Each row represents the score typed for an allele from one read (not a pair).

HLA typing result

HLA typing result contains 4 columns:

  • allele: typed alleles.
  • gene: HLA gene locus.
  • tot_scores: total loglikelihood scores for 2 alleles per gene locus.
allele gene tot_scores sample
hla_a_11_01_01 hla_a 4120184.7405 NA18740
hla_a_11_01_01 hla_a 2060092.3702 NA18740
hla_b_13_01_01 hla_b 1054296.1982 NA18740
hla_b_40_01_02 hla_b 1221557.8978 NA18740
hla_c_03_04_04 hla_c 1474826.4096 NA18740
hla_c_07_02_10 hla_c 1913741.4495 NA18740

Filters applied silently

mhctyper quietly applies the following filters during typing:

  • Only properly aligned read pairs are used.
  • QC-failed, supplementary, and duplicate-marked alignments are removed (exclude sam flag = 3584).
  • Alignments with indels are removed.
  • Alignments with mismatches more than specified value of --min_ecnt are removed (see below).
  • HLA alleles (their 4-digits representation) who have sum of zero population allele frequencies across all populations defined in the HLA_FREQ.txt file are excluded from typing.

Polysolver comparison

While mhctyper implements the core Polysolver algorithm, results may not be identical in every case. However, a high degree of concordance between the two tools should be expected in the majority runs.

Troubleshooting

If mhctyper and Polysovler produce different results, follow these steps to pinpoint the discrepancy:

  1. Reads concordance: Verify if the "fished" read IDs are identical;
  2. Bam statistics: Compare alignment stats of the realigned BAM files using the sametoosl flagstat;
  3. Score difference: Check scores for the specific alleles in question. Is the numerical difference marginal or significant?
  4. Manual inspection: Generate BAM files for the alleles in question to compare alignment stats, CIGAR and MD strings, and/or view alignments in IGV.

Notes

Race

Unlike the original polysovler algorithm, mhctyper does not provide a race option. This is intentional because most of the case we do not have such demographic information to begin with. Upon testing on 1000 Genome dataset, this does not affect the typing result.

Debug mode

If encountering errors when running mhctyper, the debug mode can be toggled to generate a log file under the output folder you specify. mhctyper will automatically ignore the --nproc value and switch to the single process mode.

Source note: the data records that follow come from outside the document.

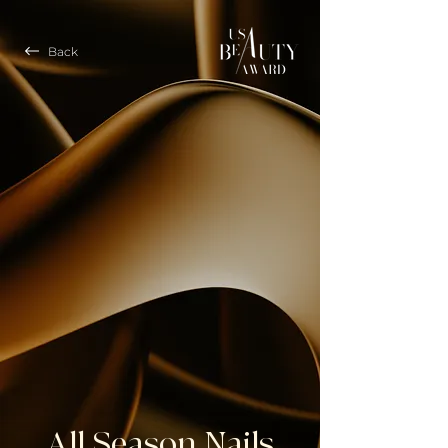
Back
All Season Nails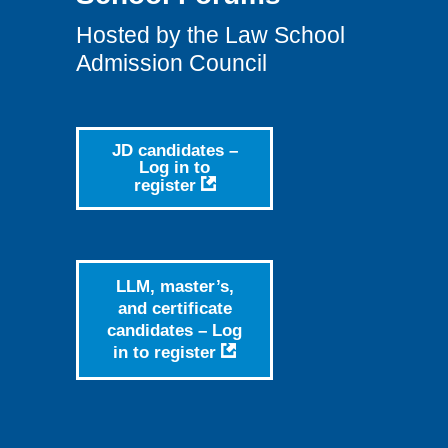
Hosted by the Law School
Admission Council
JD candidates –
Log in to
register
LLM, master’s,
and certificate
candidates – Log
in to
register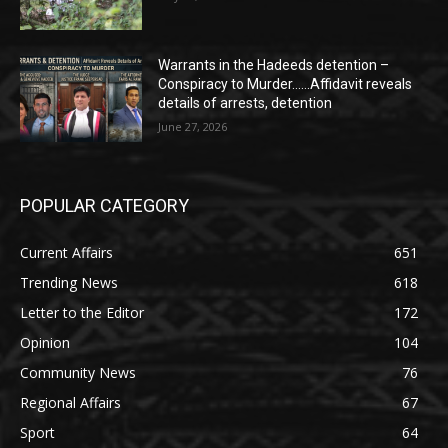
Warrants in the Hadeeds detention –
Conspiracy to Murder……Affidavit reveals
details of arrests, detention
June 27, 2026
POPULAR CATEGORY
Current Affairs
651
Trending News
618
Letter to the Editor
172
Opinion
104
Community News
76
Regional Affairs
67
Sport
64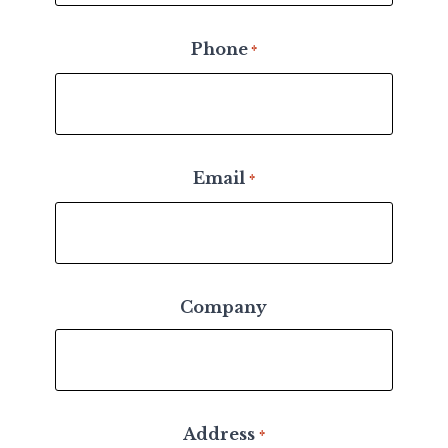
Phone
*
Email
*
Company
Address
*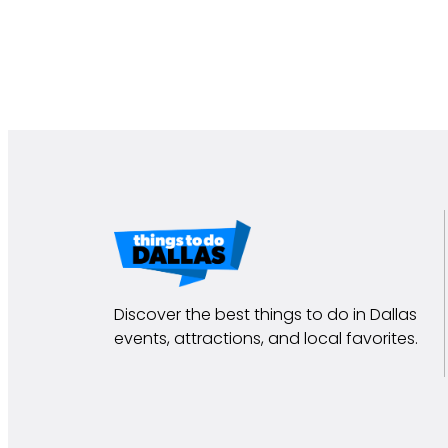
Discover the best things to do in Dallas
events, attractions, and local favorites.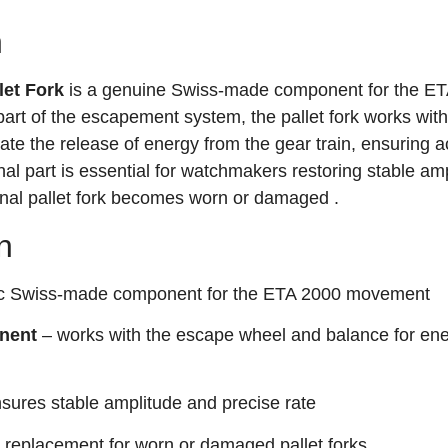
n
et Fork
is a genuine Swiss-made component for the E
part of the escapement system, the pallet fork works with
te the release of energy from the gear train, ensuring a
nal part is essential for watchmakers restoring stable am
ginal pallet fork becomes worn or damaged
.
n
ic Swiss-made component for the ETA 2000 movement
nent
– works with the escape wheel and balance for en
sures stable amplitude and precise rate
 replacement for worn or damaged pallet forks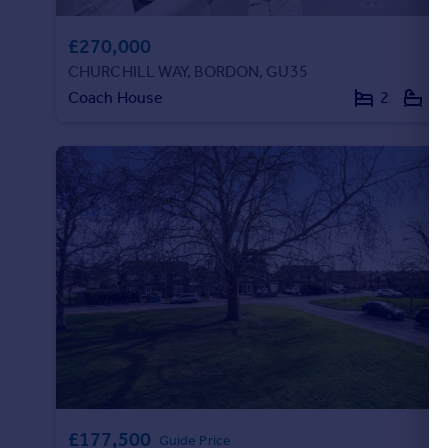
£270,000
CHURCHILL WAY, BORDON, GU35
Coach House
2
1
£177,500
Guide Price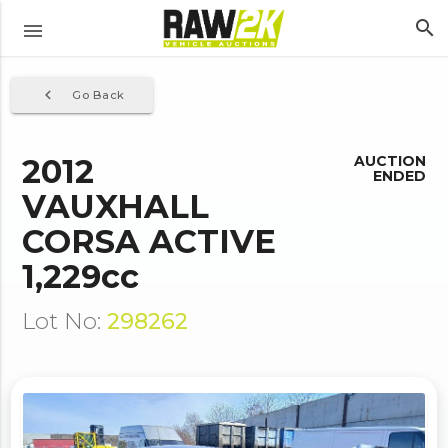
search
menu
navigate_before
Go Back
2012
AUCTION
ENDED
VAUXHALL
CORSA ACTIVE
1,229cc
Lot No:
298262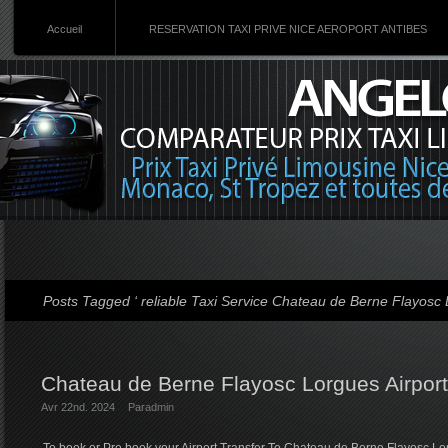
Accueil
RESERVATION TAXI PRIVE NICE AEROPORT ANTIBES
Posts Tagged ‘ reliable Taxi Service Chateau de Berne Flayosc L
Chateau de Berne Flayosc Lorgues Airport
Avr 22nd. 2024
Par
admin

Please share this debug file when opening an issue.

mhctyper --bam "$bam" \
    --freq "HLA_FREQ.txt" \
    --outdir "$outdir" \
    --debug

Overwrite

Use the --overwrite flag to force a full clean mhctyper re-run. Cached results from previous run will be deleted automatically.

Citation

Please cite the original Polysolver paper.

If you use mhctyper, please cite the github repo.